亚洲男人的天堂2018av,欧美草比,久久久久久免费视频精选,国色天香在线看免费,久久久久亚洲av成人片仓井空

The Distributional Random Forest (DRF) is a recently introduced Random Forest algorithm to estimate multivariate conditional distributions. Due to its general estimation procedure, it can be employed to estimate a wide range of targets such as conditional average treatment effects, conditional quantiles, and conditional correlations. However, only results about the consistency and convergence rate of the DRF prediction are available so far. We characterize the asymptotic distribution of DRF and develop a bootstrap approximation of it. This allows us to derive inferential tools for quantifying standard errors and the construction of confidence regions that have asymptotic coverage guarantees. In simulation studies, we empirically validate the developed theory for inference of low-dimensional targets and for testing distributional differences between two populations.

相關內容

指的是利用多棵樹對樣本進行訓練并預測的一種分類器。

知識薈萃

精品入門和進階教程、論文和代碼整理等

更多

查看相關VIP內容、論文、資訊等

Confidence intervals based on the central limit theorem (CLT) are a cornerstone of classical statistics. Despite being only asymptotically valid, they are ubiquitous because they permit statistical inference under very weak assumptions, and can often be applied to problems even when nonasymptotic inference is impossible. This paper introduces time-uniform analogues of such asymptotic confidence intervals. To elaborate, our methods take the form of confidence sequences (CS) -- sequences of confidence intervals that are uniformly valid over time. CSs provide valid inference at arbitrary stopping times, incurring no penalties for "peeking" at the data, unlike classical confidence intervals which require the sample size to be fixed in advance. Existing CSs in the literature are nonasymptotic, and hence do not enjoy the aforementioned broad applicability of asymptotic confidence intervals. Our work bridges the gap by giving a definition for "asymptotic CSs", and deriving a universal asymptotic CS that requires only weak CLT-like assumptions. While the CLT approximates the distribution of a sample average by that of a Gaussian at a fixed sample size, we use strong invariance principles (stemming from the seminal 1960s work of Strassen and improvements by Koml\'os, Major, and Tusn\'ady) to uniformly approximate the entire sample average process by an implicit Gaussian process. We demonstrate their utility by deriving nonparametric asymptotic CSs for the average treatment effect based on doubly robust estimators in observational studies, for which no nonasymptotic methods can exist even in the fixed-time regime. This enables causal inference that can be continuously monitored and adaptively stopped.
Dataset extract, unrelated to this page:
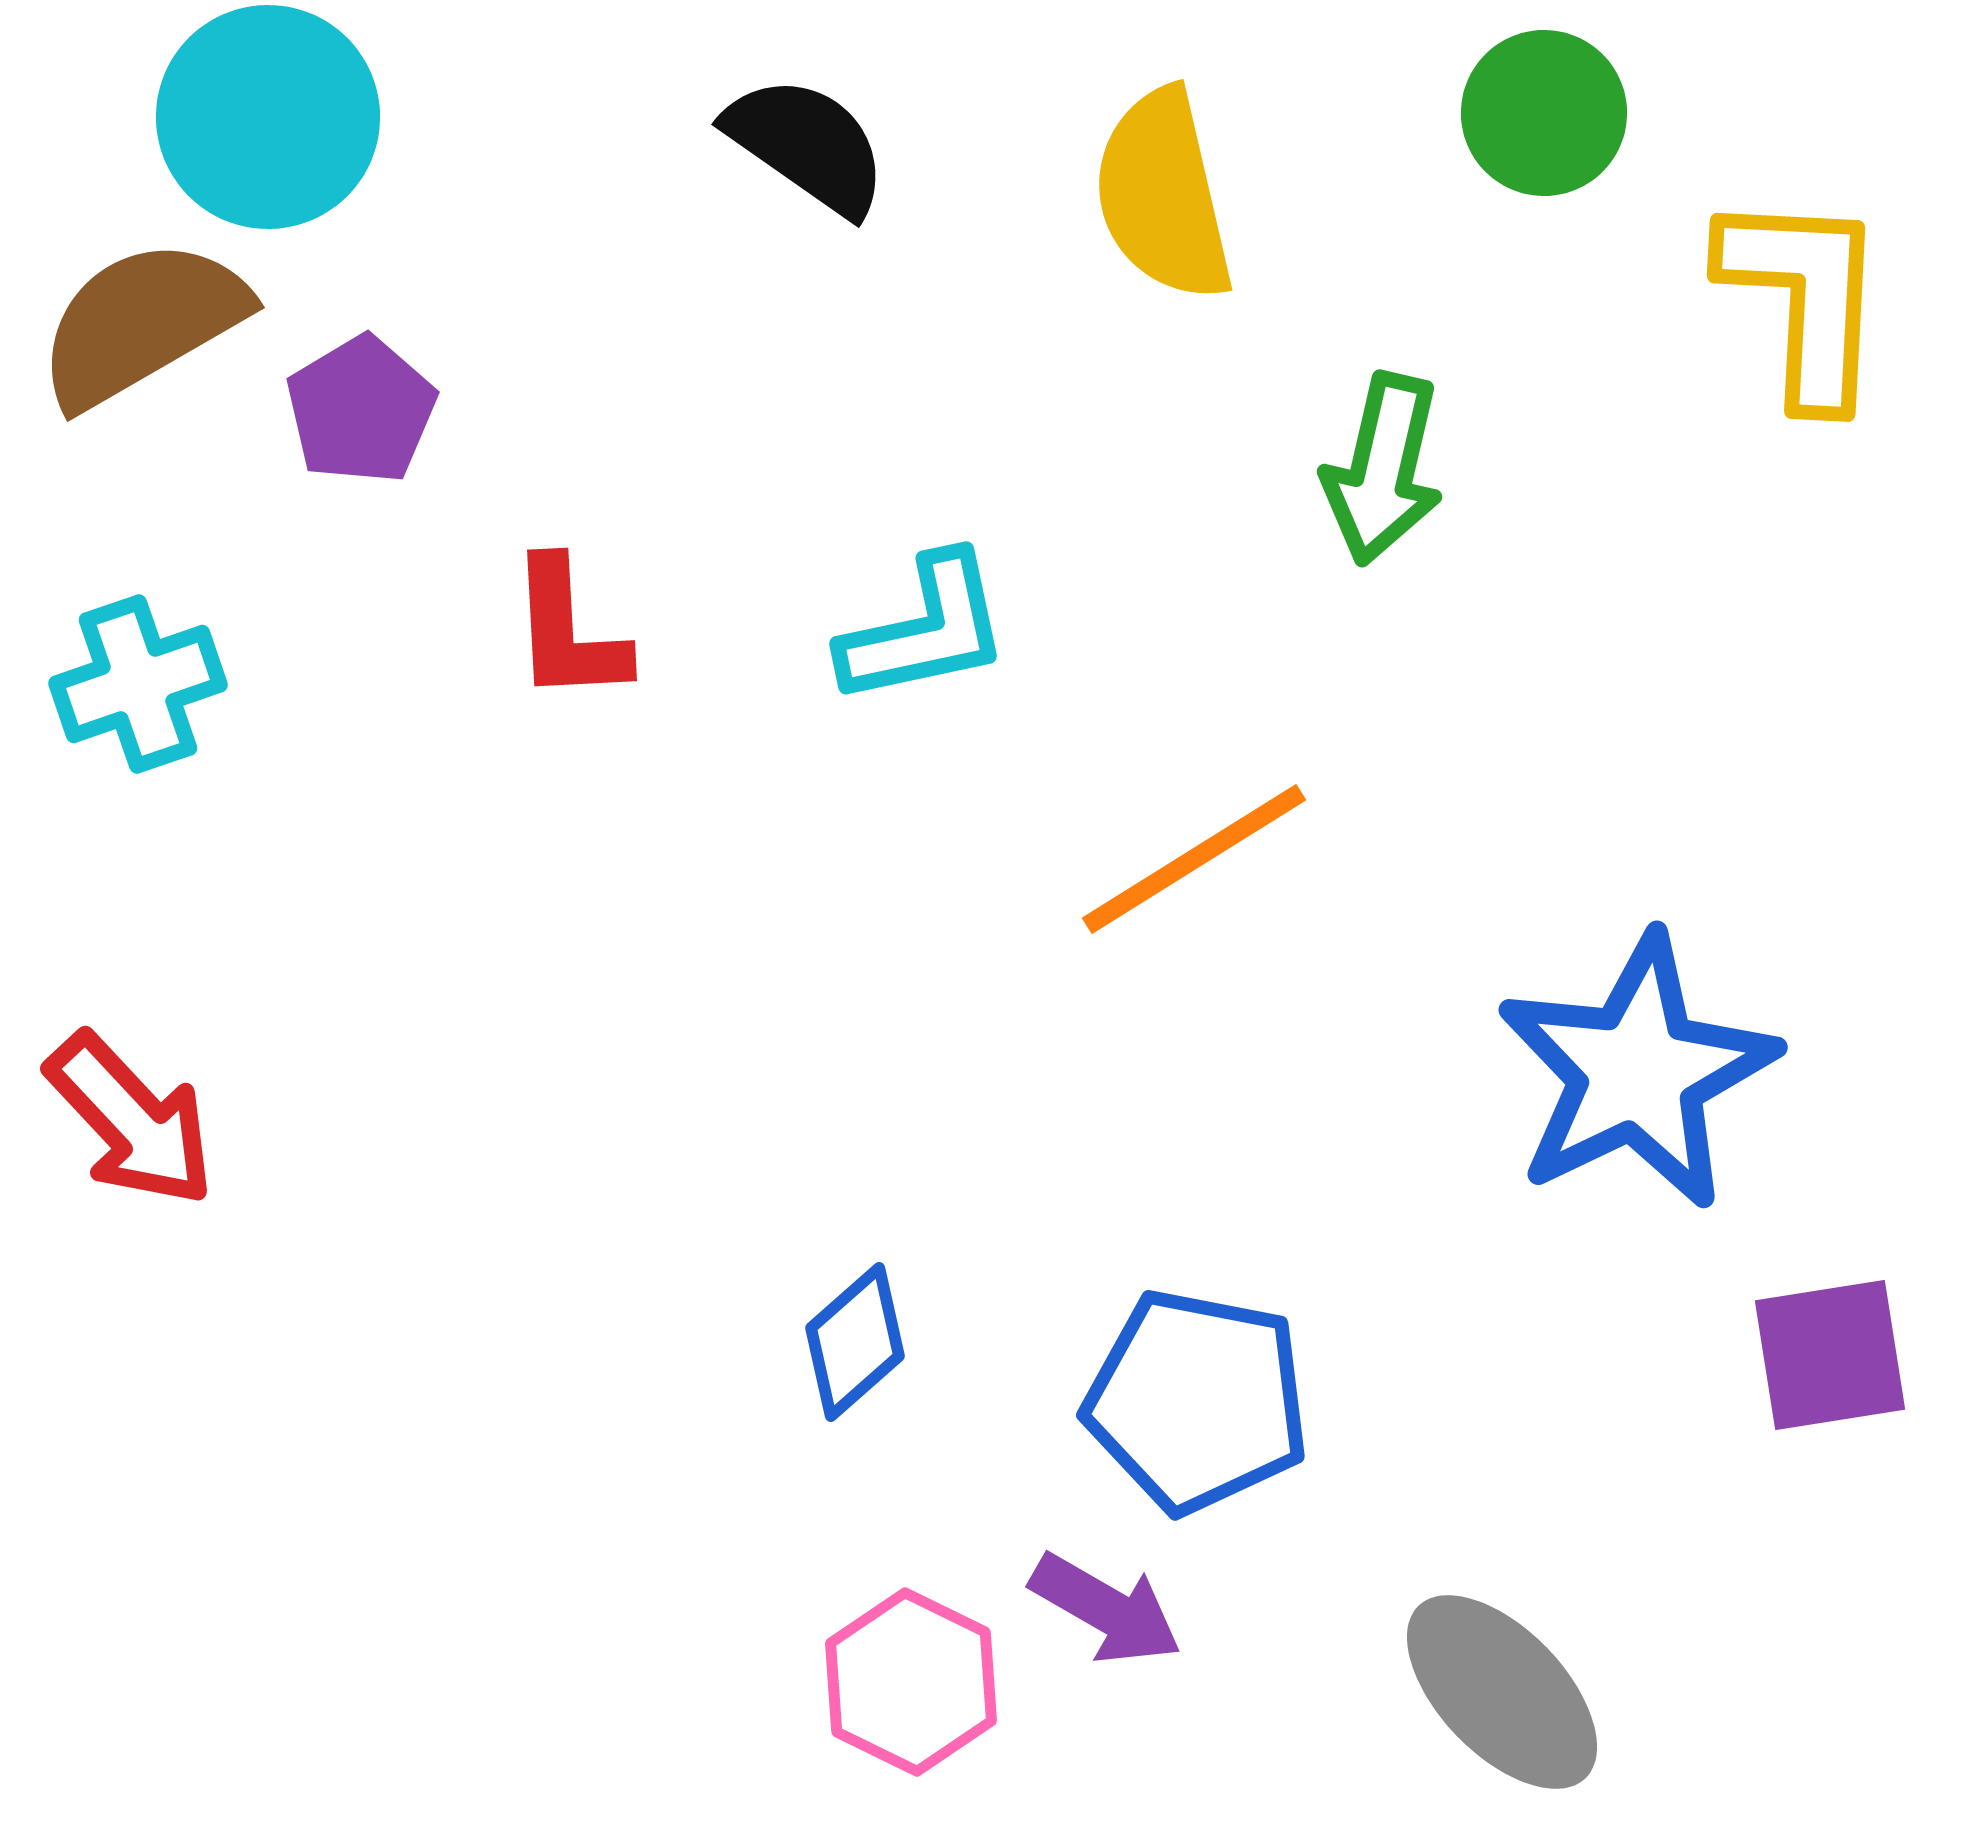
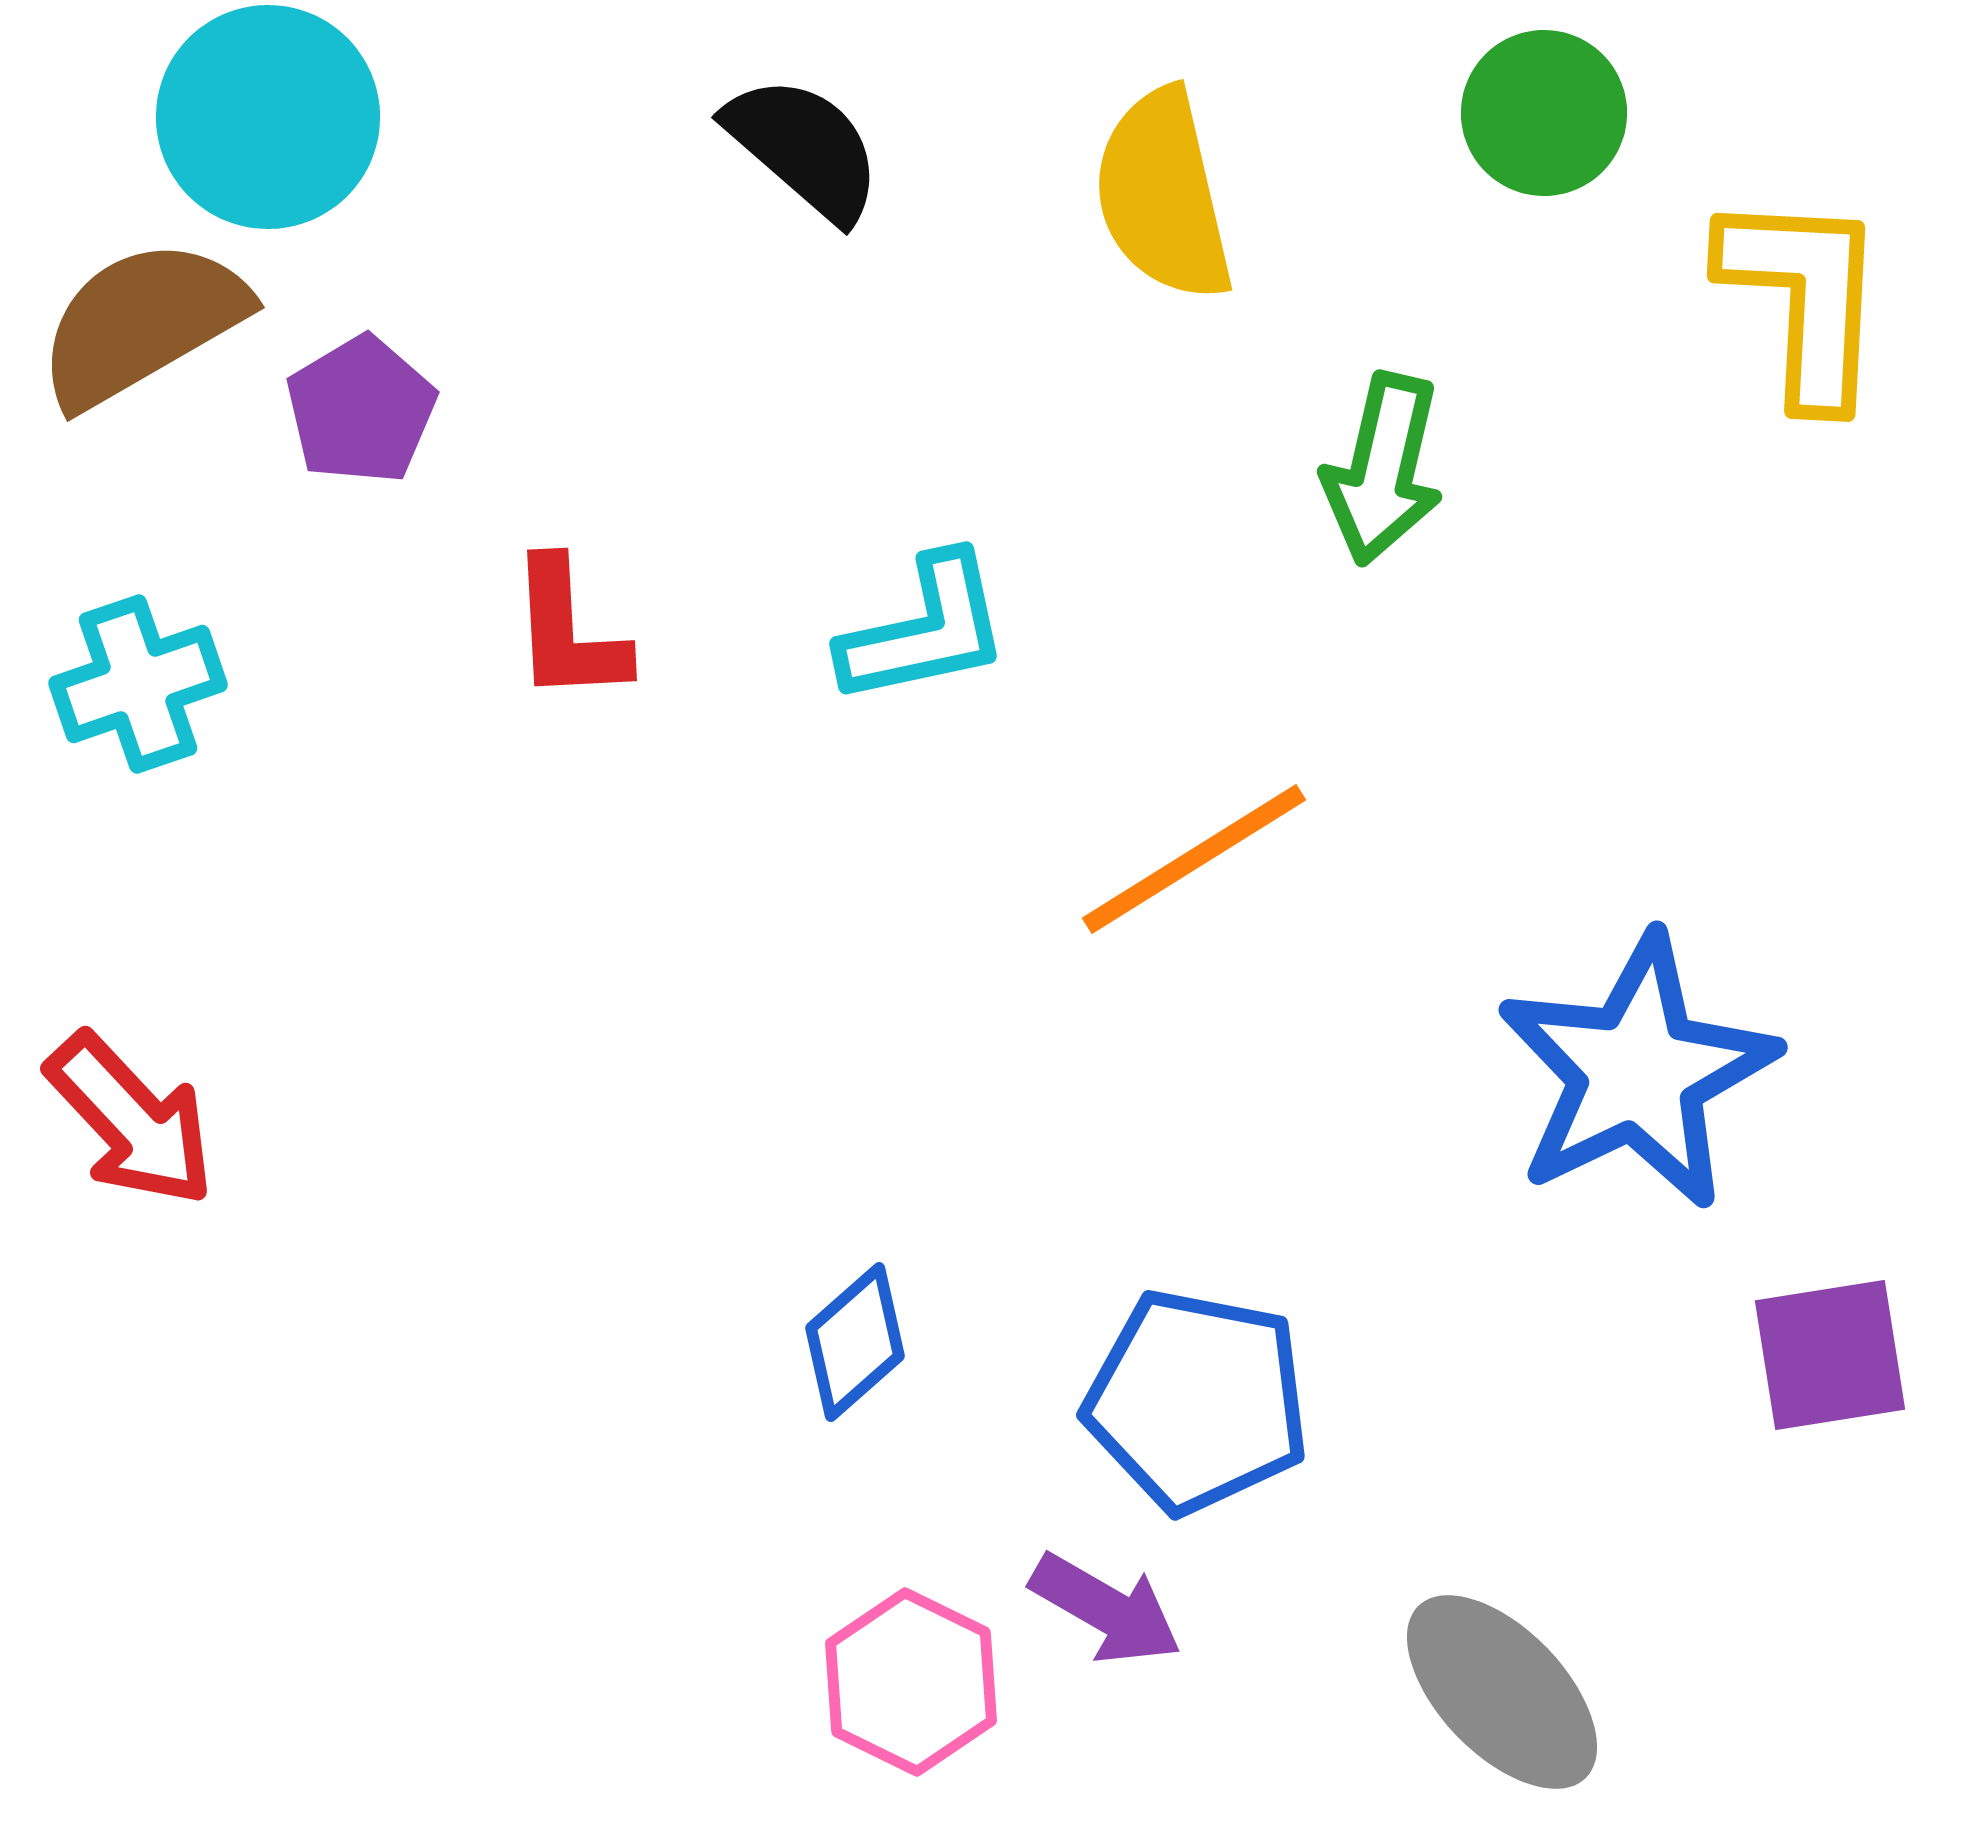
black semicircle: moved 3 px left, 3 px down; rotated 6 degrees clockwise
A block Markov chain is a Markov chain whose state space can be partitioned into a finite number of clusters such that the transition probabilities only depend on the clusters. Block Markov chains thus serve as a model for Markov chains with communities. This paper establishes limiting laws for the singular value distributions of the empirical transition matrix and empirical frequency matrix associated to a sample path of the block Markov chain whenever the length of the sample path is $\Theta(n^2)$ with $n$ the size of the state space. The proof approach is split into two parts. First, we introduce a class of symmetric random matrices with dependent entries called approximately uncorrelated random matrices with variance profile. We establish their limiting eigenvalue distributions by means of the moment method. Second, we develop a coupling argument to show that this general-purpose result applies to the singular value distributions associated with the block Markov chain.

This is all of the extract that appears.